:: DATA EXCERPTS ::
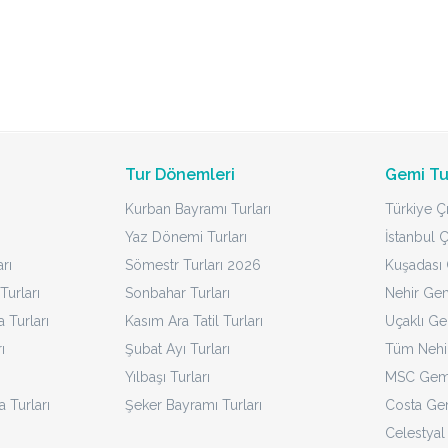
Tur Dönemleri
Gemi Tu
Kurban Bayramı Turları
Türkiye Çı
Yaz Dönemi Turları
İstanbul Ç
rı
Sömestr Turları 2026
Kuşadası Ç
Turları
Sonbahar Turları
Nehir Gem
Turları
Kasım Ara Tatil Turları
Uçaklı Ge
ı
Şubat Ayı Turları
Tüm Nehir
Yılbaşı Turları
MSC Gemi
a Turları
Şeker Bayramı Turları
Costa Gem
Celestyal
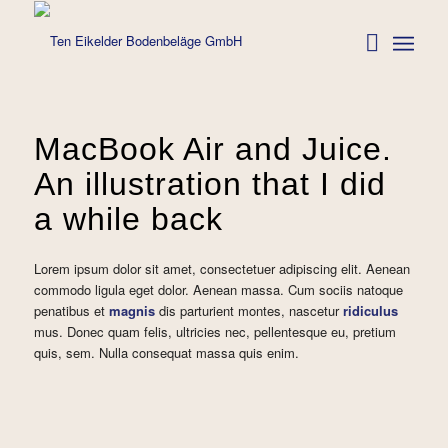
MacBook Air and Juice.
An illustration that I did
a while back
Lorem ipsum dolor sit amet, consectetuer adipiscing elit. Aenean
commodo ligula eget dolor. Aenean massa. Cum sociis natoque
penatibus et
magnis
dis parturient montes, nascetur
ridiculus
mus. Donec quam felis, ultricies nec, pellentesque eu, pretium
quis, sem. Nulla consequat massa quis enim.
:::
__WORK REQUIRED__. The answer must be the lines above from the one containing "Sömestr Turları 2026" through the one containing "a while back", reproduced exactly, with no pictures and nothing else.

__YOUR SOLUTION__.
Sömestr Turları 2026
Kuşadası Ç
Turları
Sonbahar Turları
Nehir Gem
Turları
Kasım Ara Tatil Turları
Uçaklı Ge
ı
Şubat Ayı Turları
Tüm Nehir
Yılbaşı Turları
MSC Gemi
a Turları
Şeker Bayramı Turları
Costa Gem
Celestyal
MacBook Air and Juice.
An illustration that I did
a while back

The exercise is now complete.